Congress Gets Its Act Together: Repeals Ban on Syringe Exchange Funding, Allows D.C. to Enact Medical Marijuana Program
Stay up to date with the latest headlines via email.
Washington, D.C. finally seems to be getting the message that the war on drugs has failed.
Following years of resistance if not outright hostility to reforming our nation's drug laws, Congress has passed two major changes to U.S.drug policy as part of an end-of-year omnibus spending package that President Obama signed into law yesterday. First, the legislation repeals a decades-old policy that prohibited cities and states from using their share of federal HIV/AIDS prevention money to fund syringe exchange programs, which have been shown to reduce the spread of HIV/AIDS, hepatitis C and other infectious diseases without increasing drug use by allowing intravenous drug users to trade in their used syringes for sterile ones.
In addition, the bill overturns a provision that barred the city of Washington, D.C. from implementing a medical marijuana law approved overwhelmingly by District voters back in 1998. The city will now be free to set its own medical marijuana policies.

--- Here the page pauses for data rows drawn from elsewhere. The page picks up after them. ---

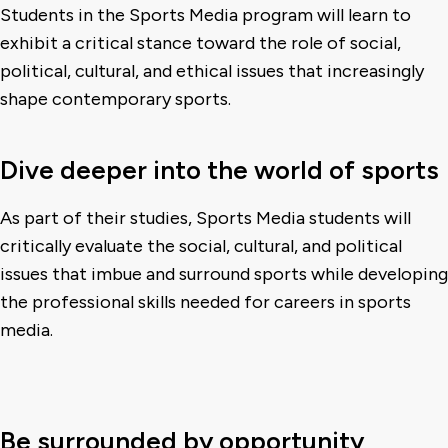
Students in the Sports Media program will learn to
exhibit a critical stance toward the role of social,
political, cultural, and ethical issues that increasingly
shape contemporary sports.
Dive deeper into the world of sports
As part of their studies, Sports Media students will
critically evaluate the social, cultural, and political
issues that imbue and surround sports while developing
the professional skills needed for careers in sports
media.
Be surrounded by opportunity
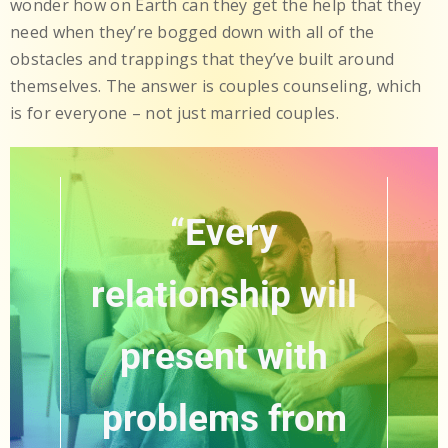
wonder how on Earth can they get the help that they
need when they’re bogged down with all of the
obstacles and trappings that they’ve built around
themselves. The answer is couples counseling, which
is for everyone – not just married couples.
“Every
relationship will
present with
problems from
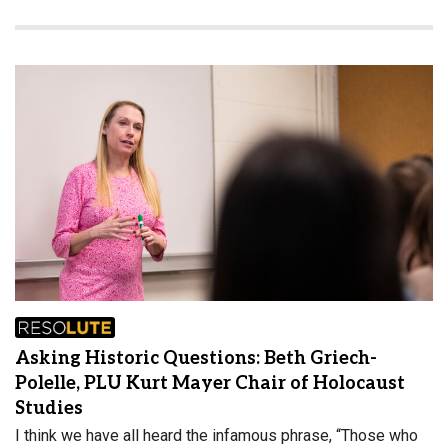
Asking Historic Questions: Beth Griech-
Polelle, PLU Kurt Mayer Chair of Holocaust
Studies
I think we have all heard the infamous phrase, “Those who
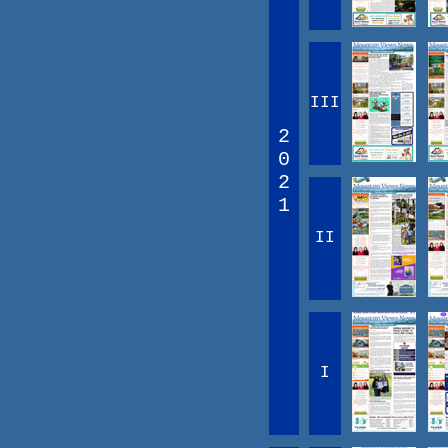
III
2
0
2
1
II
I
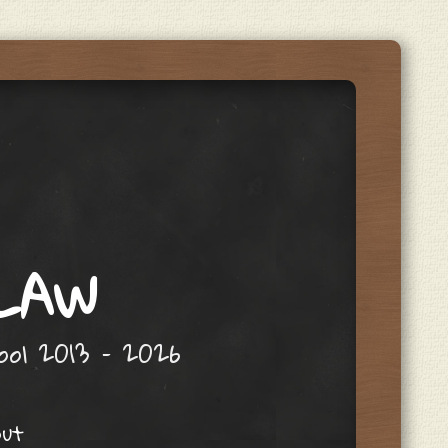
 LAW
hool 2013 – 2026
out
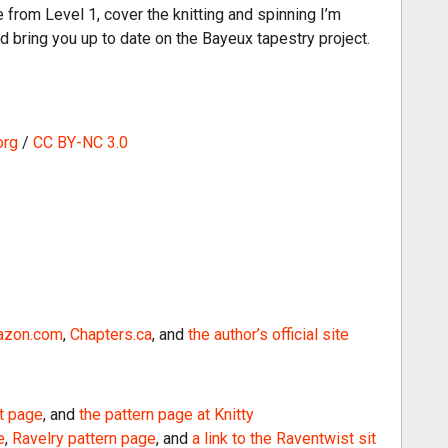
i
rom Level 1, cover the knitting and spinning I’m
n
nd bring you up to date on the Bayeux tapestry project.
c
r
e
a
org
/
CC BY-NC 3.0
s
e
o
r
d
e
c
r
zon.com
,
Chapters.ca
, and
the author’s official site
e
a
s
t page
, and
the pattern page at Knitty
e
e
,
Ravelry pattern page
, and
a link to the Raventwist sit
v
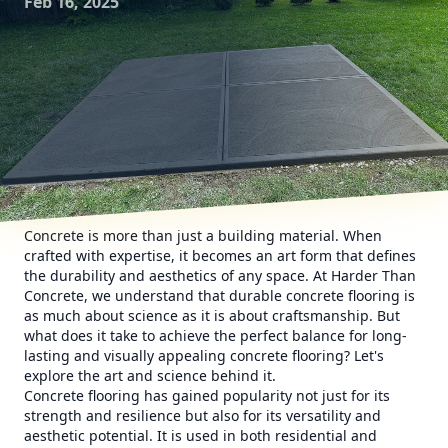
Feb 16, 2025
Concrete is more than just a building material. When
crafted with expertise, it becomes an art form that defines
the durability and aesthetics of any space. At Harder Than
Concrete, we understand that durable concrete flooring is
as much about science as it is about craftsmanship. But
what does it take to achieve the perfect balance for long-
lasting and visually appealing concrete flooring? Let's
explore the art and science behind it.
Concrete flooring has gained popularity not just for its
strength and resilience but also for its versatility and
aesthetic potential. It is used in both residential and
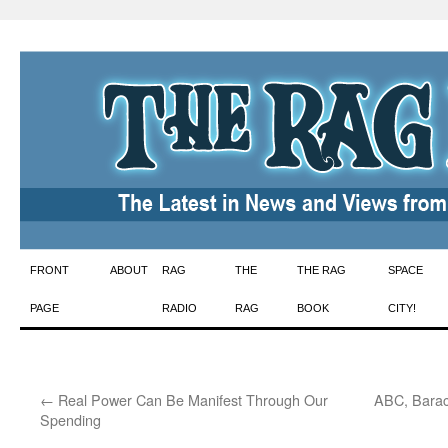
Skip
FRONT
ABOUT
RAG
THE
THE RAG
SPACE
to
PAGE
RADIO
RAG
BOOK
CITY!
content
←
Real Power Can Be Manifest Through Our
ABC, Barac
Spending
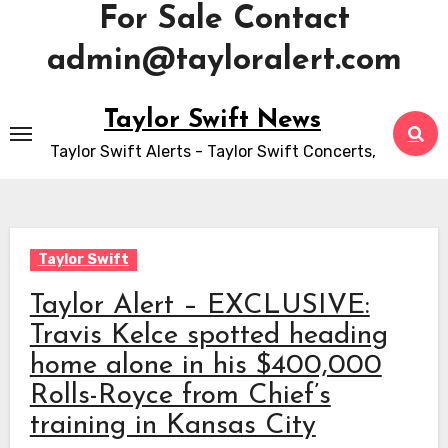
For Sale Contact
admin@tayloralert.com
Skip
Taylor Swift News
to
Taylor Swift Alerts - Taylor Swift Concerts,
content
Taylor Swift
Taylor Alert – EXCLUSIVE:
Travis Kelce spotted heading
home alone in his $400,000
Rolls-Royce from Chief’s
training in Kansas City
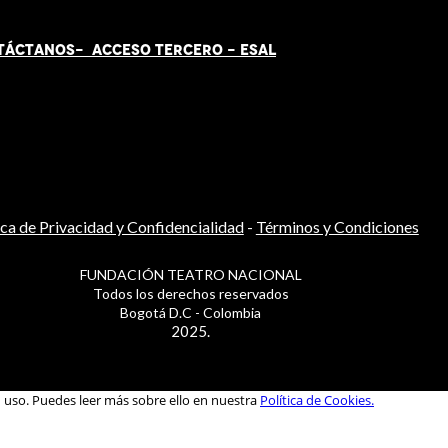
TÁCT
AN
OS-
ACCESO TERCERO
-
ESAL
ica de Privacidad y Confidencialidad
-
Términos y Condiciones
FUNDACIÓN TEATRO NACIONAL
Todos los derechos reservados
Bogotá D.C - Colombia
2025.
u uso. Puedes leer más sobre ello en nuestra
Política de Cookies.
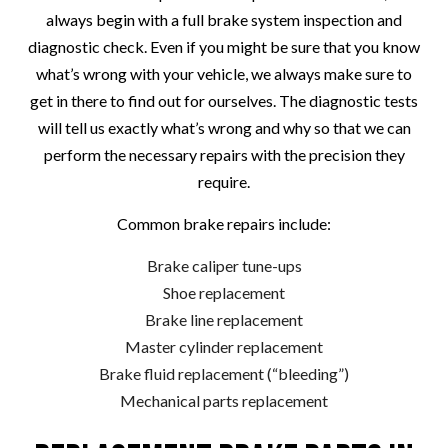
always begin with a full brake system inspection and
diagnostic check. Even if you might be sure that you know
what’s wrong with your vehicle, we always make sure to
get in there to find out for ourselves. The diagnostic tests
will tell us exactly what’s wrong and why so that we can
perform the necessary repairs with the precision they
require.
Common brake repairs include:
Brake caliper tune-ups
Shoe replacement
Brake line replacement
Master cylinder replacement
Brake fluid replacement (“bleeding”)
Mechanical parts replacement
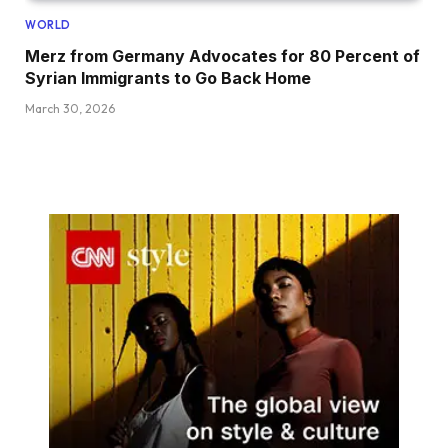
WORLD
Merz from Germany Advocates for 80 Percent of
Syrian Immigrants to Go Back Home
March 30, 2026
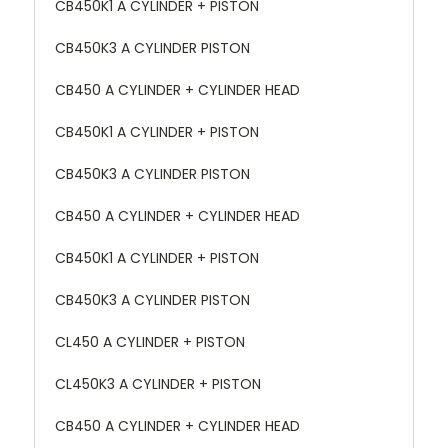
CB450K1 A CYLINDER + PISTON
CB450K3 A CYLINDER PISTON
CB450 A CYLINDER + CYLINDER HEAD
CB450K1 A CYLINDER + PISTON
CB450K3 A CYLINDER PISTON
CB450 A CYLINDER + CYLINDER HEAD
CB450K1 A CYLINDER + PISTON
CB450K3 A CYLINDER PISTON
CL450 A CYLINDER + PISTON
CL450K3 A CYLINDER + PISTON
CB450 A CYLINDER + CYLINDER HEAD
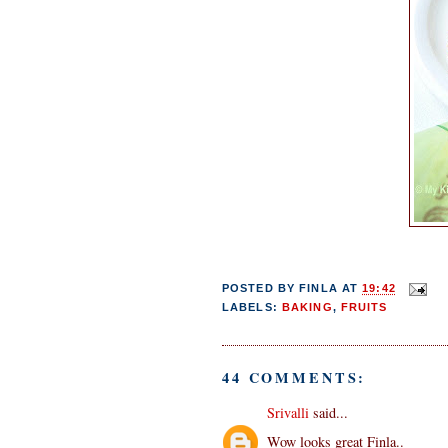
POSTED BY
FINLA
AT
19:42
LABELS:
BAKING
,
FRUITS
44 COMMENTS:
Srivalli
said...
Wow looks great Finla..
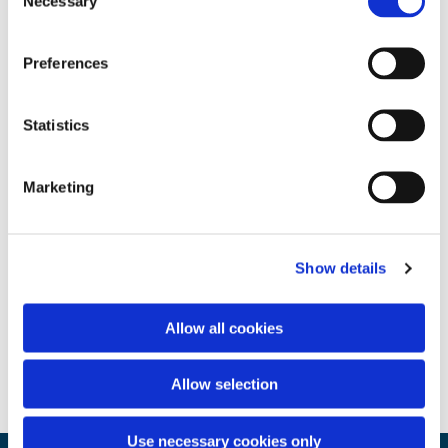
Necessary
Selection
Preferences
Statistics
Marketing
Show details
Allow all cookies
Allow selection
Use necessary cookies only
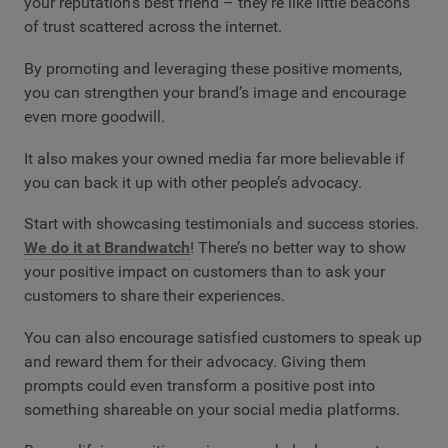
your reputation’s best friend – they’re like little beacons
of trust scattered across the internet.
By promoting and leveraging these positive moments,
you can strengthen your brand’s image and encourage
even more goodwill.
It also makes your owned media far more believable if
you can back it up with other people’s advocacy.
Start with showcasing testimonials and success stories.
We do it at Brandwatch
! There’s no better way to show
your positive impact on customers than to ask your
customers to share their experiences.
You can also encourage satisfied customers to speak up
and reward them for their advocacy. Giving them
prompts could even transform a positive post into
something shareable on your social media platforms.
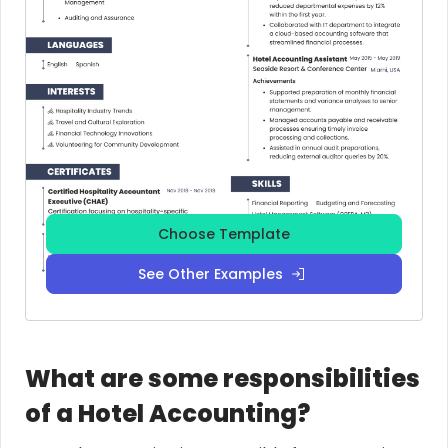
Choose Template
See Other Examples
What are some responsibilities
of a Hotel Accounting?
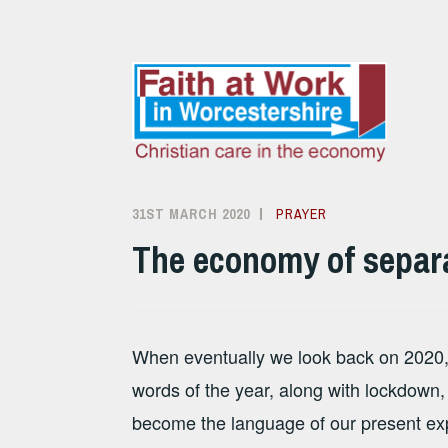
Skip
to
content
31ST MARCH 2020
ALISON
PRAYER
SANDHAM
The economy of separ
When eventually we look back on 2020, ‘
words of the year, along with lockdown
become the language of our present ex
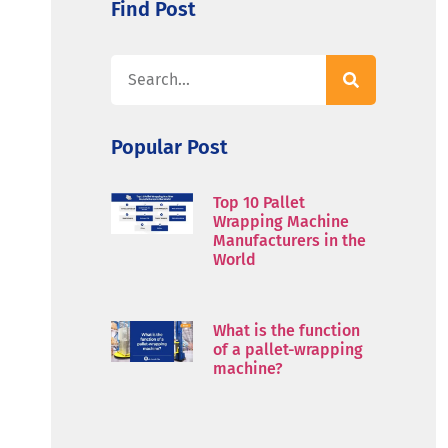
Find Post
Popular Post
Top 10 Pallet
Wrapping Machine
Manufacturers in the
World
What is the function
of a pallet-wrapping
machine?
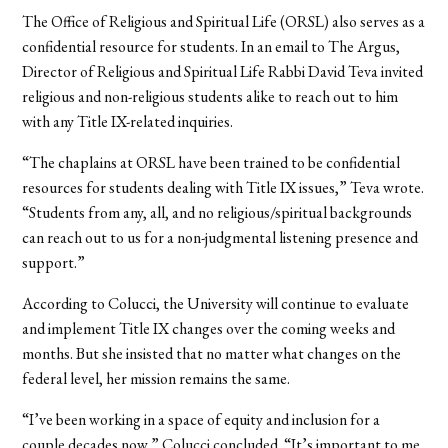
The Office of Religious and Spiritual Life (ORSL) also serves as a
confidential resource for students. In an email to The Argus,
Director of Religious and Spiritual Life Rabbi David Teva invited
religious and non-religious students alike to reach out to him
with any Title IX-related inquiries.
“The chaplains at ORSL have been trained to be confidential
resources for students dealing with Title IX issues,” Teva wrote.
“Students from any, all, and no religious/spiritual backgrounds
can reach out to us for a non-judgmental listening presence and
support.”
According to Colucci, the University will continue to evaluate
and implement Title IX changes over the coming weeks and
months. But she insisted that no matter what changes on the
federal level, her mission remains the same.
“I’ve been working in a space of equity and inclusion for a
couple decades now,” Colucci concluded. “It’s important to me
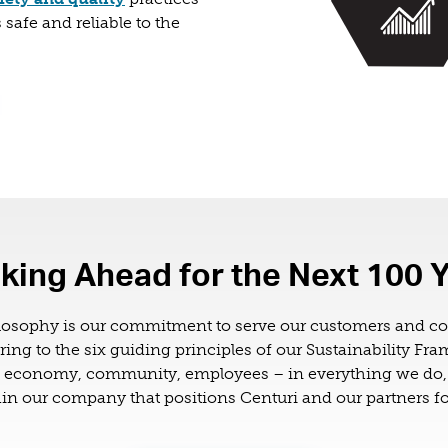
 safe and reliable to the
king Ahead for the Next 100 
losophy is our commitment to serve our customers and 
ring to the six guiding principles of our Sustainability Fr
, economy, community, employees – in everything we do, 
n our company that positions Centuri and our partners fo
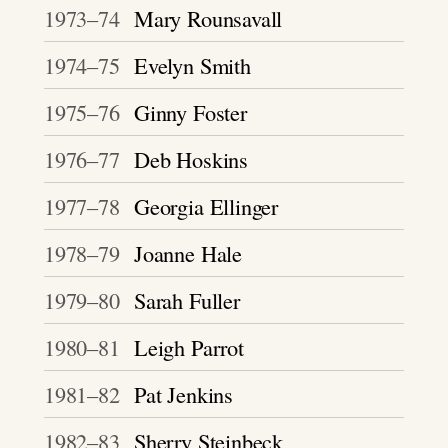
1973–74
Mary Rounsavall
1974–75
Evelyn Smith
1975–76
Ginny Foster
1976–77
Deb Hoskins
1977–78
Georgia Ellinger
1978–79
Joanne Hale
1979–80
Sarah Fuller
1980–81
Leigh Parrot
1981–82
Pat Jenkins
1982–83
Sherry Steinbeck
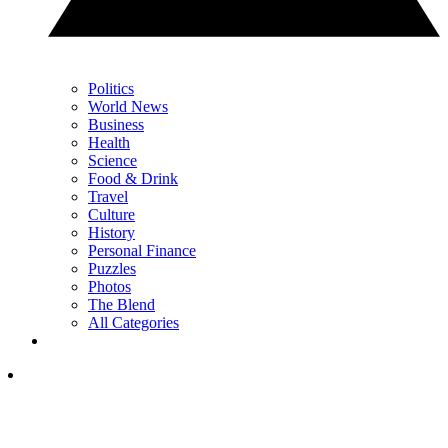
Politics
World News
Business
Health
Science
Food & Drink
Travel
Culture
History
Personal Finance
Puzzles
Photos
The Blend
All Categories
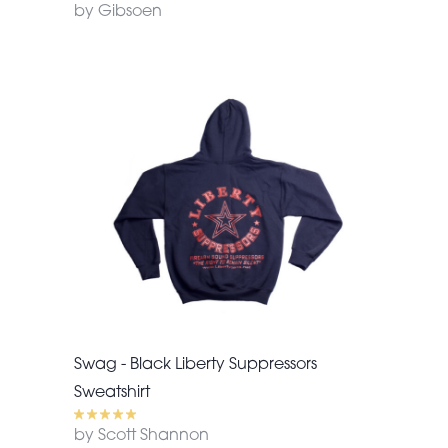
by Gibsoen
Swag - Black Liberty Suppressors
Sweatshirt
by Scott Shannon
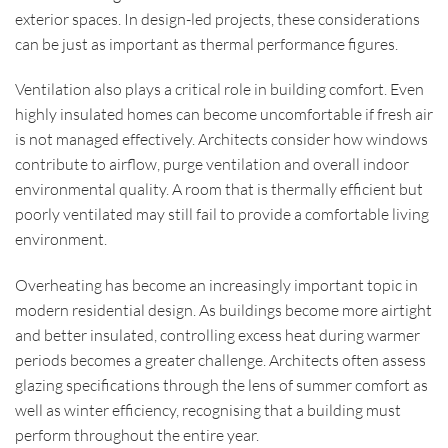
exterior spaces. In design-led projects, these considerations
can be just as important as thermal performance figures.
Ventilation also plays a critical role in building comfort. Even
highly insulated homes can become uncomfortable if fresh air
is not managed effectively. Architects consider how windows
contribute to airflow, purge ventilation and overall indoor
environmental quality. A room that is thermally efficient but
poorly ventilated may still fail to provide a comfortable living
environment.
Overheating has become an increasingly important topic in
modern residential design. As buildings become more airtight
and better insulated, controlling excess heat during warmer
periods becomes a greater challenge. Architects often assess
glazing specifications through the lens of summer comfort as
well as winter efficiency, recognising that a building must
perform throughout the entire year.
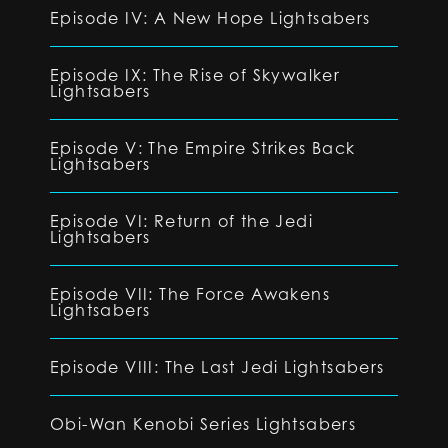
Episode IV: A New Hope Lightsabers
Episode IX: The Rise of Skywalker
Lightsabers
Episode V: The Empire Strikes Back
Lightsabers
Episode VI: Return of the Jedi
Lightsabers
Episode VII: The Force Awakens
Lightsabers
Episode VIII: The Last Jedi Lightsabers
Obi-Wan Kenobi Series Lightsabers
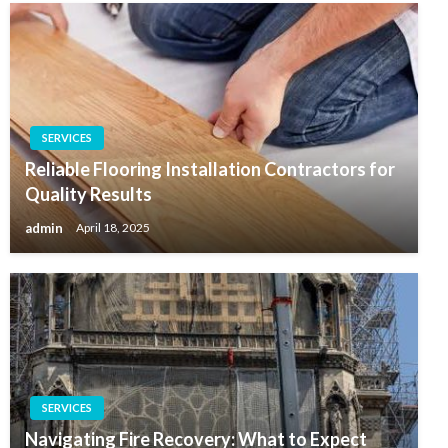
SERVICES
Reliable Flooring Installation Contractors for
Quality Results
admin
April 18, 2025
SERVICES
Navigating Fire Recovery: What to Expect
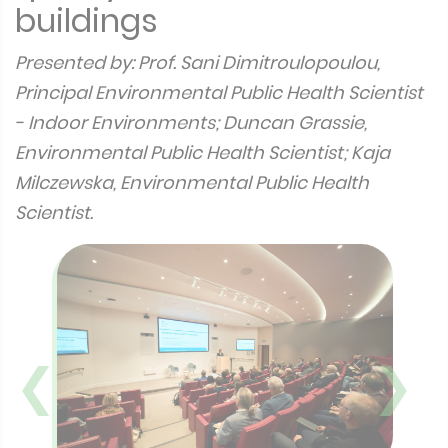
buildings
Presented by: Prof. Sani Dimitroulopoulou,
Principal Environmental Public Health Scientist
- Indoor Environments; Duncan Grassie,
Environmental Public Health Scientist; Kaja
Milczewska, Environmental Public Health
Scientist.
❮
❯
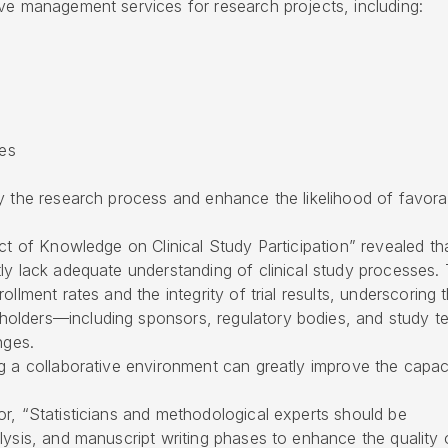
ve management services for research projects, including:
ces
y the research process and enhance the likelihood of favora
act of Knowledge on Clinical Study Participation” revealed th
ly lack adequate understanding of clinical study processes. 
llment rates and the integrity of trial results, underscoring t
olders—including sponsors, regulatory bodies, and study t
nges.
g a collaborative environment can greatly improve the capac
r, “Statisticians and methodological experts should be
lysis, and manuscript writing phases to enhance the quality 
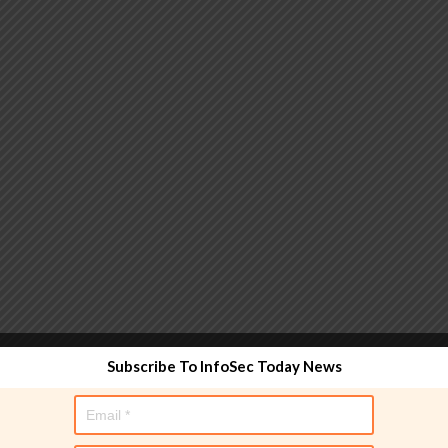
 functionality and are designed to help administrators
Subscribe To InfoSec Today News
used directly in policy rules, but they make the process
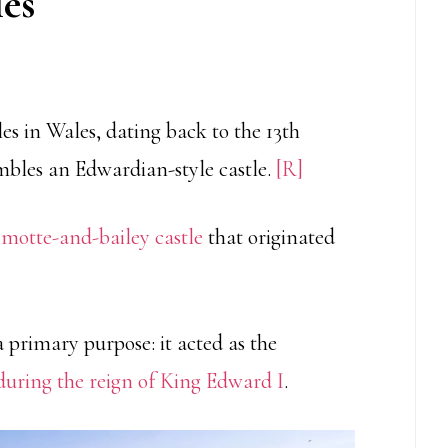
les
les in Wales, dating back to the 13th
embles an Edwardian-style castle.
[R]
r
motte-and-bailey castle
that originated
 primary purpose: it acted as the
uring the reign of King Edward I
.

The lifting of the syringe exchange funding ban represents a huge victory for HIV/AIDS prevention and drug policy reform that will protect hundreds of thousands of Americans from contracting life-threatening diseases. Reform advocates are excited that federal money could soon start flowing to syringe exchange programs around the country, and the change in policy would not have been possible without the strong leadership of Speaker of the House Nancy Pelosi (D-CA), Congressman David Obey (D-WI), Congressman Jose Serrano (D-NY), Congresswoman Eleanor Holmes Norton (D-DC), and others who had the courage to stand up for science over drug war hysteria.
The move to allow Washington,D.C.voters to determine their own medical marijuana policies represents another watershed, as Congress has made good on President Obama's promise to halt federal government interference in local efforts to provide relief to cancer, HIV/AIDS and other patients who need medical marijuana. Congress should have never stood in the way of implementing the will of the people, and now the capital city is free to join the 13 states that allow the use of medical marijuana by qualified patients
While there remains a lot of work to do both in the states and at the federal level to dismantle the drug war, the reforms passed this month by Congress signal a national shift toward more sensible U.S.drug policies. For example, in April, New York State reformed its harsh Rockefeller Drug Laws, eliminating mandatory minimum sentencing for most low-level, nonviolent drug offenses. In November,Maine citizens voted to establish compassion centers to distribute medical marijuana to patients. And the New Jersey legislature this month is expected to pass legislation allowing judges to waive mandatory minimum penalties for certain nonviolent drug law offenses.New Jersey also stands poised to legalize marijuana for medical use. Meanwhile, dozens of states have overhauled their harsh sentencing laws to reduce incarceration and increase the availability of treatment.
On the campaign trail, President Obama called for treating drug use as a health issue instead of a criminal justice matter, and it looks like he is beginning to follow through on his pledges. Administration officials have endorsed syringe exchange programs, called for federal sentencing reform and taken steps to reorient U.S.drug policy toward more of a demand-reduction approach. In March, the Justice Department said it would no longer arrest and prosecute individuals who use, grow or distribute marijuana for medical purposes as long as they are following their state's medical marijuana laws, ending a brutal Bush Administration policy.
It's too soon to say that America's long national nightmare, "the war on drugs," is really over, but this recent action on Capitol Hill provides unprecedented evidence that Congress is at last coming to its senses when it comes to national drug control policy.